On the new record, you have a lot of melody and harmony at your disposal, you’re only giving a little bit here and there. It’s very sparse.
If you listen to Demigod, you’ll hear French horns here and there, and some orchestration. What we did with The Apostasy, we just brought it to the next level. We just did things the right way, the way that they should have been done before. Everything on The Apostasy is way more organic. This record is just a pure organic record.
Instead of doing like synthesizer work or sequencers, we used real people doing real things. All these spices, they don’t lower the aggressiveness of the record. It’s still crazy, it may be the fastest and most aggressive we’ve done so far. So I think it’s a perfect balance. I’m a huge fan of music in general. I want to make sure that this band plays music, it’s not just about making noise. It’s not just controlled chaos as some people say. It is controlled chaos, but it is also very much musical.
Tell me about working with [jazz pianist] Leszek Mozdzer and [Nevermore vocalist] Warrel Dane from Nevermore on ‘Inner Sanctum.’
It was all determined by the song. Basically, there’s always the same philosophy behind every song. When you hear a Behemoth song, you don’t say ‘Okay, well this guy did this thing accidentally.’ Never. If a part of a song demands something, it needs to get some extra instrumentation, whatever, we do it. We serve our own songs. We are slaves to our own songs, to our own albums.
‘Inner Sanctum,’ from the start, was a weird fucking song. You know, fucked up. A weird, crazy, depressive, evil, sinister tune. And what I wanted to do, I wanted to explore it even more. To capture the right feeling, the right atmosphere, I needed this extra instrument, you know. And then I didn’t want to just put my boring growling on the song (laughs), and I needed someone to express the lyrics. Warrel Dane was like the perfect choice here. And when I told him about it, he was flattered and stuff. He’s a big Behemoth fan. And it’s awesome man. I think we really did well with that song.
You’re attacking Christianity pretty ubiquitously on this record.
It all comes very natural. It’s not like I sit at home and say, ‘Okay, how can I harm these fuckers?’ I don’t really need to think about it. When I write a song—just listen to the songs—I say, ‘Okay, what can I sing about?’ With this music, I have to sing about things that are anti-establishment or anti-religious. I cannot sing about flowers and love and girlfriends, you know what I mean? That is not the right place for this.
‘Christgrinding Avenue,’ were you actually walking through Jerusalem thinking about it as ‘Christgrinding Avenue’?

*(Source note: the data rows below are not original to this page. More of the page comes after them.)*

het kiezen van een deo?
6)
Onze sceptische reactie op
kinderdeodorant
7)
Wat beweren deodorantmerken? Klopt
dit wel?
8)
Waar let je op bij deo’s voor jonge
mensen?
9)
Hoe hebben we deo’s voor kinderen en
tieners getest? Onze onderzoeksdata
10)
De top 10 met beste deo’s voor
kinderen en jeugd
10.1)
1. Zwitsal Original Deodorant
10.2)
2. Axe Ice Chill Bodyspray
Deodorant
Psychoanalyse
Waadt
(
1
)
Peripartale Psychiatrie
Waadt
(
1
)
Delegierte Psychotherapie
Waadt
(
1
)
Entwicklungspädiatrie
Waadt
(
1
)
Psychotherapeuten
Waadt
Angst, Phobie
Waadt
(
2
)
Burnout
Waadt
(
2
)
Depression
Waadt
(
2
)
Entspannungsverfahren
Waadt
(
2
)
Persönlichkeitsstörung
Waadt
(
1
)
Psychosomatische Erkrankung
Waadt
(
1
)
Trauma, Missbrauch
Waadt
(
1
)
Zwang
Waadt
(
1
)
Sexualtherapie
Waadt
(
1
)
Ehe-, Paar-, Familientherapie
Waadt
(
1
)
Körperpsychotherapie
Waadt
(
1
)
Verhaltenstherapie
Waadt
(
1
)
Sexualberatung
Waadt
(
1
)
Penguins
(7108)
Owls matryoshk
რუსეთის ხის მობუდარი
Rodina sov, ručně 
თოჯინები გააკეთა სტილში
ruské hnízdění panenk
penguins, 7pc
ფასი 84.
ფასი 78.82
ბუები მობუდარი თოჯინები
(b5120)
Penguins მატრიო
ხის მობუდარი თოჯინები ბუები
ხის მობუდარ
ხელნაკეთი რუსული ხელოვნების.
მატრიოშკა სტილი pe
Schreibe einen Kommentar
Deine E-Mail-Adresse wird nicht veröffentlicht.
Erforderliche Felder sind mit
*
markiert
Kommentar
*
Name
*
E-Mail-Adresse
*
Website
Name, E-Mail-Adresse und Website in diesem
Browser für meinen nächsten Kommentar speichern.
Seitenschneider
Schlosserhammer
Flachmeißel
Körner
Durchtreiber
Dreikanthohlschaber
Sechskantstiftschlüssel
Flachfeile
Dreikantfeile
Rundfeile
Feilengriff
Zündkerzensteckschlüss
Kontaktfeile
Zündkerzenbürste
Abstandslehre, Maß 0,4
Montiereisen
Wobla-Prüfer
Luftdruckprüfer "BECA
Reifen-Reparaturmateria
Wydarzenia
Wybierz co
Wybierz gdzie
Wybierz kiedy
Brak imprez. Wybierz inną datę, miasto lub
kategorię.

Oh yeah, I was there. And this song is pretty much about that man. This is my reflection; this is my interpretation of what I experienced, what I saw. It’s a big incorporated commercial thing nowadays, and if you go, you will easily notice that. And all these lunatics, just fucking crawling up to the cross. And Golgotha is a church these days, of course, but it’s supposed to be the place where Jesus was crucified. I’m not a religious person you know, so what can I tell you? (laughs)
So you’re standing on Christgrinding Avenue and thinking about that, do you put that in a political context, does it occur to you?
In a way, yes. I come from a country where church has a very strong position, a strong influence on politics. Just regular human life, you know. We are all so infected with it, you know. And I have my reasons to strike it hard, you know what I mean. I have my reasons. People who see it from outside, I imagine there are guys in wherever, let’s say Australia, and they read our lyrics, and they say, ‘What’s this guy’s problem?’ (laughs)
It all depends on the angle you look at things. So my angle looks like that. This is how I see things and this is how I can help it. This is me. I don’t really need to pretend to be anyone else. And yeah, politically speaking, the whole Christian thing is pretty much just going in a downward spiral, and it’s rotting from inside. And that’s why the Church is so desperate. When you look at statistics, you’ll easily see that the numbers are just going lower and lower.
What are the plans after Ozzfest?
It’s crazy man, it’s crazy. (laughs) It’s a very hectic schedule, we’re doing Poland, then we do Europe with Kataklysm, and then we do another US tour with Job For A Cowboy and Gojira. And then we do Australia and New Zealand, and it’s already late December. We’ll be touring pretty much nonstop for this record for another few months. As I told you before, that’s pretty much the only way to make it. To make it fucking big and to establish yourself.